Reputation: 10247
I've got a Windows app that runs on my desktop and connects to a Windows CE app on a handheld device. The handheld fetches data using the Windows app as its conduit (it downloads tables and then converts them into another format, but that's probably neither here nor there as far as this question goes).
Because of the bizarre anomaly we experience where in certain rare instances the handheld app hangs (if the filesize is a very specific number - see Why would a fetch operation crash when the amount of data is divisible by 1023 or 1024?), I want to see just exactly what is being passed between the two devices.
I've gotten the IP Address for both machines/devices using "ipconfig" at the command line. Running Wireshark while they communicate (activity is taking place) and then poring over the capture afterwards, I see several occasions where the desktop machine's IP Address is involved (both as the Destination and the Source) but never do I see the handheld device's IP Address...Why not?

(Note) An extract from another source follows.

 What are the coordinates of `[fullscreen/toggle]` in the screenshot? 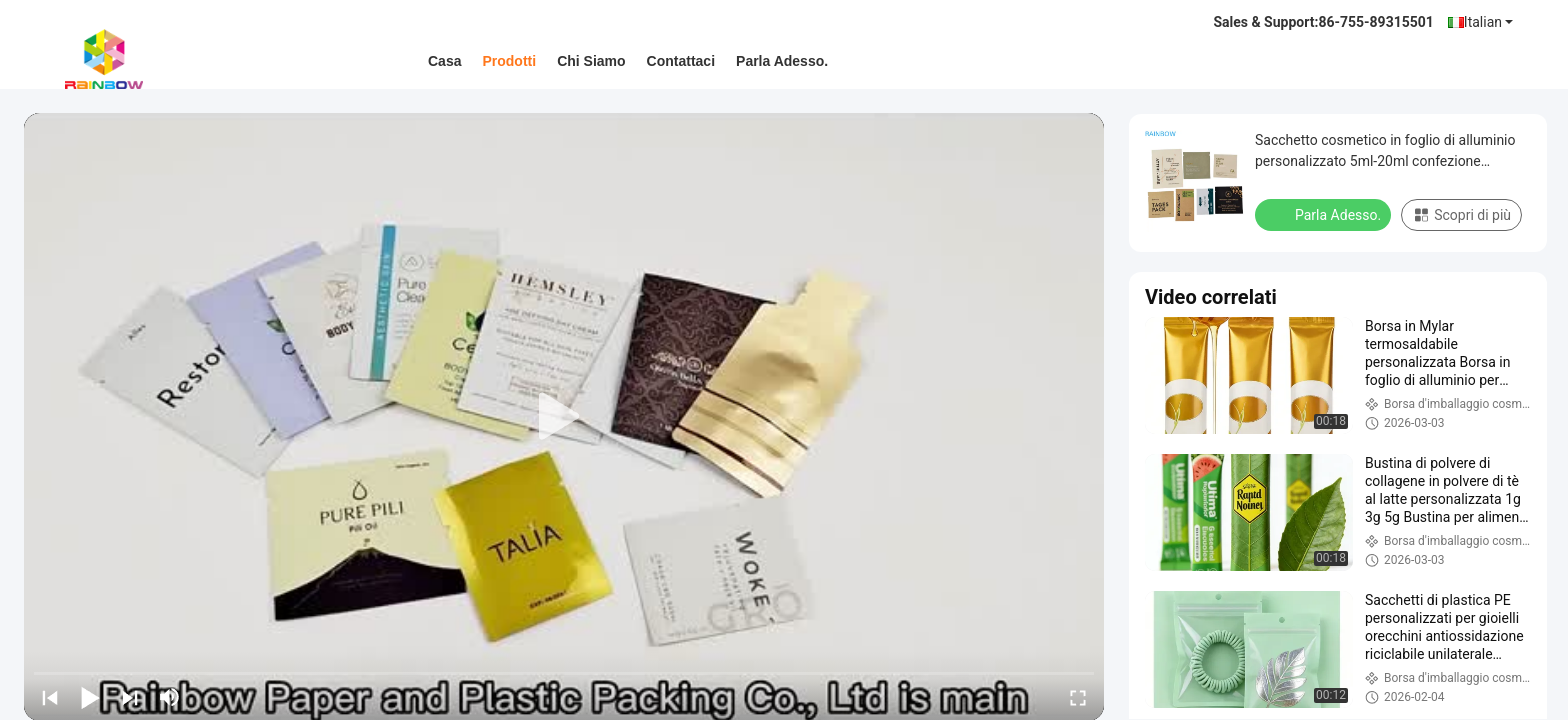 It's located at (1078, 697).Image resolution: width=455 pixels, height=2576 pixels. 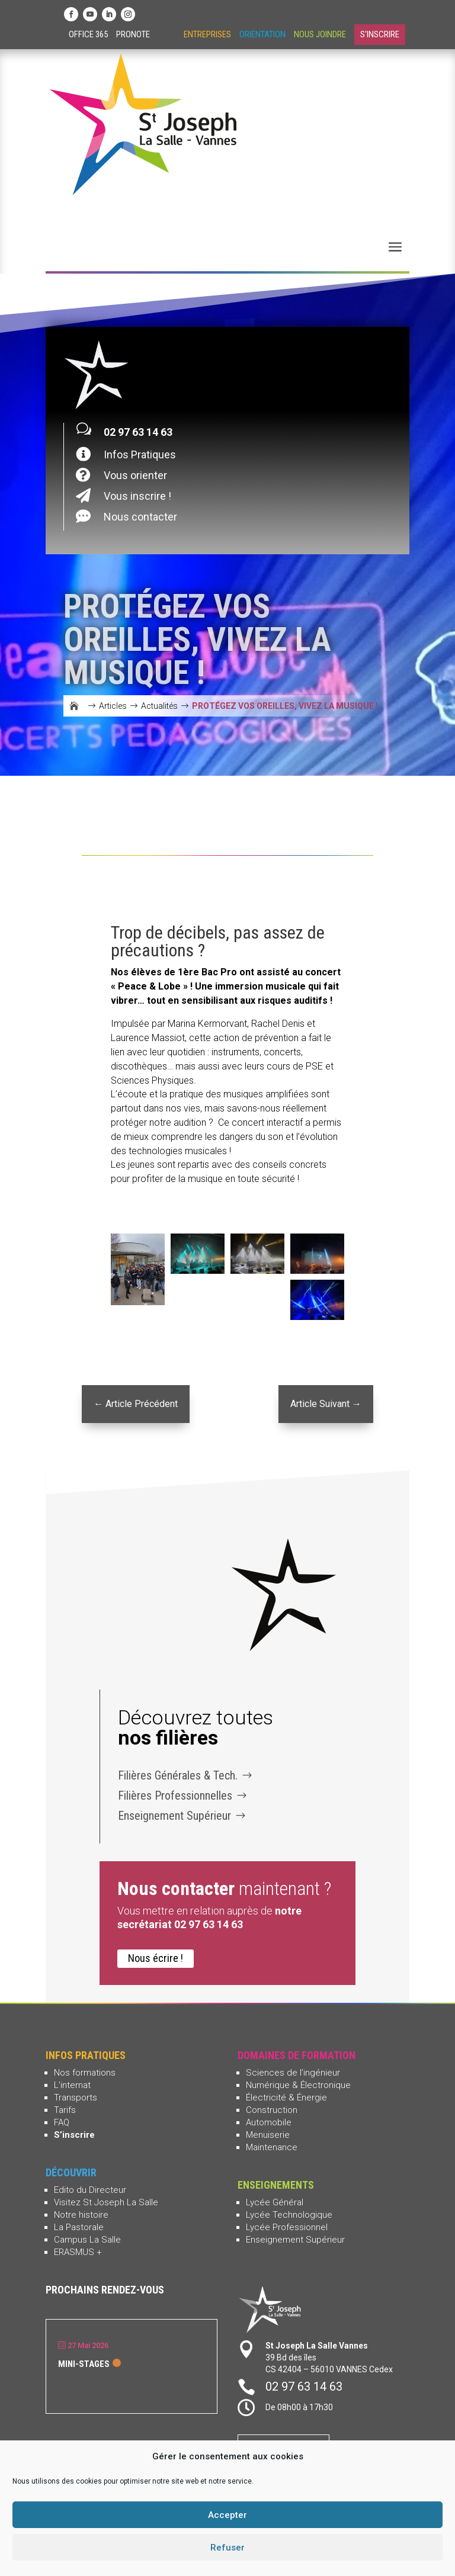 I want to click on Mini-stages, so click(x=84, y=2364).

A lot of the "talking" that the desktop machine is engaged in seems to be with wireshark, too.
So the two devices/apps obviously are communicating, but it's as if Wireshark is blind to it...???
Upvotes: 0
Views: 75
Reputation:
If the desktop and handheld are communicating over a Wi-Fi network, and you're running Wireshark on the desktop machine, that should work, if you capture on the Wi-Fi network (leave promiscuous and monitor mode turned off in this case).
If you're running Wireshark on some third machine, you will have to capture in either promiscuous or monitor mode on the third machine, and monitor mode won't work on Windows. If the network is protected (WEP, WPA, WPA2, etc.), you will need to configure Wireshark to decrypt packets on the network.
If the desktop and handheld are communicating over a mobile phone network, you might be able to run Wireshark on the desktop and capture the traffic (but probably not on Windows), but you won't be able to run it on a third machine.